DATA TO USE
*** Begin section ***

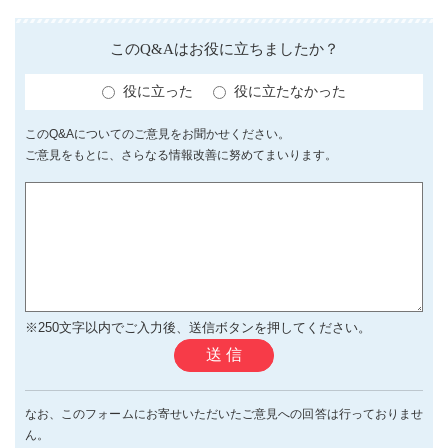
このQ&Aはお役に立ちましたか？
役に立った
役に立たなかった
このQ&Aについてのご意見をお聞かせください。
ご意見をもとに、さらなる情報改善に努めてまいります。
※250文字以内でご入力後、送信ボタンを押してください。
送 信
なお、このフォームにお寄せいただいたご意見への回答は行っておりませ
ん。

*** End section ***

ABOUT THIS TASK
Transcribe the listing word for word, but keep its pictures out of the copy.

RESULT OF THE EXERCISE
このQ&Aはお役に立ちましたか？
役に立った
役に立たなかった
このQ&Aについてのご意見をお聞かせください。
ご意見をもとに、さらなる情報改善に努めてまいります。
※250文字以内でご入力後、送信ボタンを押してください。
送 信
なお、このフォームにお寄せいただいたご意見への回答は行っておりませ
ん。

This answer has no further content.